Automatically Distributing Eulerian and Hybrid Fluid Simulations in the Cloud
Omid Mashayekhi, Chinmayee Shah, Hang Qu, Andrew Lim, Philip Levis
In ACM Transactions on Graphics (TOG), 37, 2, Article 24, June 2018, Presented at SIGGRAPH 2018
Abstract
Distributing a simulation across many machines can drastically speed
up computations and increase detail. The computing cloud provides
tremendous computing resources, but weak service guarantees
force programs to manage significant system complexity: nodes,
networks, and storage occasionally perform poorly or fail.

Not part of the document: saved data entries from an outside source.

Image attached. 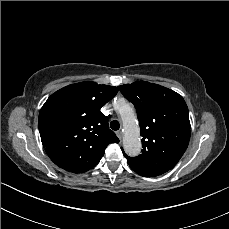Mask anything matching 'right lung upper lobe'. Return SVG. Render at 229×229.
Here are the masks:
<instances>
[{"label":"right lung upper lobe","mask_w":229,"mask_h":229,"mask_svg":"<svg viewBox=\"0 0 229 229\" xmlns=\"http://www.w3.org/2000/svg\"><path fill=\"white\" fill-rule=\"evenodd\" d=\"M117 92L114 86L81 82L47 99L38 127L45 151L57 166L83 173L98 164L108 144L119 142L100 111Z\"/></svg>","instance_id":"1"}]
</instances>
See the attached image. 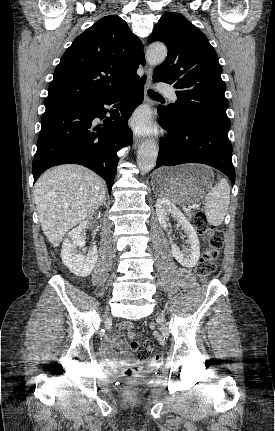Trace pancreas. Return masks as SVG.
<instances>
[{"mask_svg":"<svg viewBox=\"0 0 275 431\" xmlns=\"http://www.w3.org/2000/svg\"><path fill=\"white\" fill-rule=\"evenodd\" d=\"M187 216L190 219L193 215L191 213H187Z\"/></svg>","mask_w":275,"mask_h":431,"instance_id":"obj_1","label":"pancreas"}]
</instances>
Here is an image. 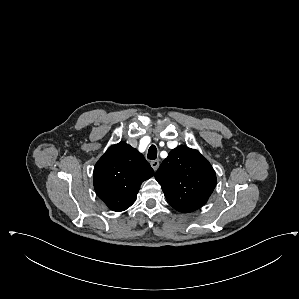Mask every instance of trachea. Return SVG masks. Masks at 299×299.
Masks as SVG:
<instances>
[{
  "instance_id": "trachea-1",
  "label": "trachea",
  "mask_w": 299,
  "mask_h": 299,
  "mask_svg": "<svg viewBox=\"0 0 299 299\" xmlns=\"http://www.w3.org/2000/svg\"><path fill=\"white\" fill-rule=\"evenodd\" d=\"M147 158L150 160H155L157 158V148L154 145L149 147Z\"/></svg>"
}]
</instances>
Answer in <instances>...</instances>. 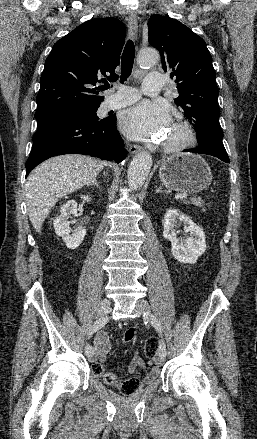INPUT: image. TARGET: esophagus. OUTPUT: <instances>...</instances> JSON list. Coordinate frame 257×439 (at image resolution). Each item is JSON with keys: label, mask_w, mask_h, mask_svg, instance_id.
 Masks as SVG:
<instances>
[{"label": "esophagus", "mask_w": 257, "mask_h": 439, "mask_svg": "<svg viewBox=\"0 0 257 439\" xmlns=\"http://www.w3.org/2000/svg\"><path fill=\"white\" fill-rule=\"evenodd\" d=\"M128 27H129V36L132 40H136L137 32H138V20L134 11L129 12L128 14ZM142 148L139 145H130L129 152L131 154H135L141 151Z\"/></svg>", "instance_id": "1"}]
</instances>
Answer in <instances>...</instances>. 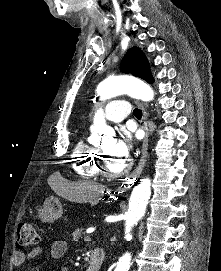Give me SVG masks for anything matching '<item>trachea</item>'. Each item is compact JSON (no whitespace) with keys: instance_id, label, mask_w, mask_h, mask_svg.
<instances>
[{"instance_id":"1","label":"trachea","mask_w":221,"mask_h":271,"mask_svg":"<svg viewBox=\"0 0 221 271\" xmlns=\"http://www.w3.org/2000/svg\"><path fill=\"white\" fill-rule=\"evenodd\" d=\"M133 115H134L137 119H141V117H142V111L139 110L138 108H135V109L133 110Z\"/></svg>"}]
</instances>
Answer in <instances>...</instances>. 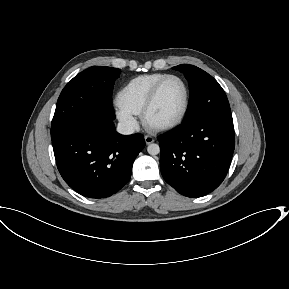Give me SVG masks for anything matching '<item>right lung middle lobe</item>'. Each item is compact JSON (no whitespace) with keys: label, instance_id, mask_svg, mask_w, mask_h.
<instances>
[{"label":"right lung middle lobe","instance_id":"dd1d6c3e","mask_svg":"<svg viewBox=\"0 0 289 289\" xmlns=\"http://www.w3.org/2000/svg\"><path fill=\"white\" fill-rule=\"evenodd\" d=\"M119 74L117 68L92 66L68 82L57 101L51 140L65 135L93 116L114 120L111 94Z\"/></svg>","mask_w":289,"mask_h":289}]
</instances>
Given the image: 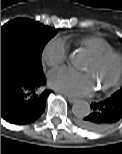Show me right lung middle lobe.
Returning a JSON list of instances; mask_svg holds the SVG:
<instances>
[{
	"label": "right lung middle lobe",
	"instance_id": "right-lung-middle-lobe-1",
	"mask_svg": "<svg viewBox=\"0 0 122 154\" xmlns=\"http://www.w3.org/2000/svg\"><path fill=\"white\" fill-rule=\"evenodd\" d=\"M56 31L31 19H14L1 27V50L22 54L42 71L41 55Z\"/></svg>",
	"mask_w": 122,
	"mask_h": 154
}]
</instances>
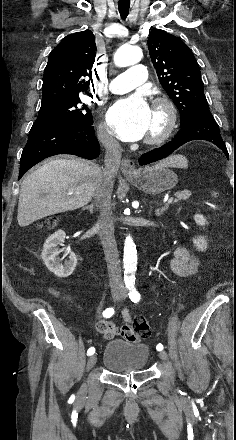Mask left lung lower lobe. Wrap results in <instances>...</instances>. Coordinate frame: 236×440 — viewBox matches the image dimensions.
<instances>
[{
    "mask_svg": "<svg viewBox=\"0 0 236 440\" xmlns=\"http://www.w3.org/2000/svg\"><path fill=\"white\" fill-rule=\"evenodd\" d=\"M192 140H207L218 146L228 157V151L219 132L218 125L210 110H203L181 126L174 139L161 148L145 153L139 159L140 165H146L165 158L181 145Z\"/></svg>",
    "mask_w": 236,
    "mask_h": 440,
    "instance_id": "1",
    "label": "left lung lower lobe"
}]
</instances>
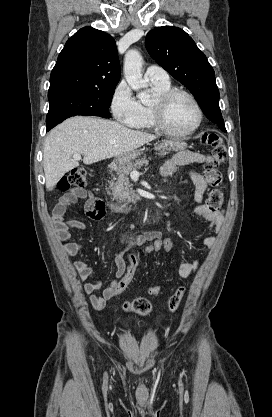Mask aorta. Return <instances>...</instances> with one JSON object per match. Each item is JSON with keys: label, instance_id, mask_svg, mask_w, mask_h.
<instances>
[{"label": "aorta", "instance_id": "1", "mask_svg": "<svg viewBox=\"0 0 272 417\" xmlns=\"http://www.w3.org/2000/svg\"><path fill=\"white\" fill-rule=\"evenodd\" d=\"M143 58L141 54L135 50H129L125 54L124 59V76L129 86L139 92V98L142 103H148L150 95L143 89L148 87L147 81L142 77Z\"/></svg>", "mask_w": 272, "mask_h": 417}]
</instances>
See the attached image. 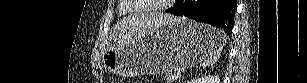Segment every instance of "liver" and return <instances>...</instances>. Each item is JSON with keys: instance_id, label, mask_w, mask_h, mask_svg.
<instances>
[{"instance_id": "6515ba94", "label": "liver", "mask_w": 307, "mask_h": 83, "mask_svg": "<svg viewBox=\"0 0 307 83\" xmlns=\"http://www.w3.org/2000/svg\"><path fill=\"white\" fill-rule=\"evenodd\" d=\"M176 17L169 14L151 13L129 16L120 20L111 33V47L122 46L158 26L175 21Z\"/></svg>"}]
</instances>
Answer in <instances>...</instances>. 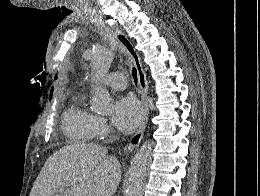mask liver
<instances>
[{"instance_id": "liver-1", "label": "liver", "mask_w": 260, "mask_h": 196, "mask_svg": "<svg viewBox=\"0 0 260 196\" xmlns=\"http://www.w3.org/2000/svg\"><path fill=\"white\" fill-rule=\"evenodd\" d=\"M121 174L120 162L108 156L107 148L73 144L49 156L30 196H59L58 192L63 196H113Z\"/></svg>"}]
</instances>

We describe Nimbus, a system that automatically distributes
grid-based and hybrid simulations across cloud computing
nodes. The main simulation loop is sequential code
and launches
distributed computations across many cores. The simulation on each
core runs as if it is stand-alone: Nimbus automatically
stitches these simulations into a single, larger
one. To do this efficiently, Nimbus introduces a four-layer
data model that translates between the contiguous, geometric objects
used by simulation libraries and the replicated, fine-grained objects
managed by its underlying cloud computing runtime.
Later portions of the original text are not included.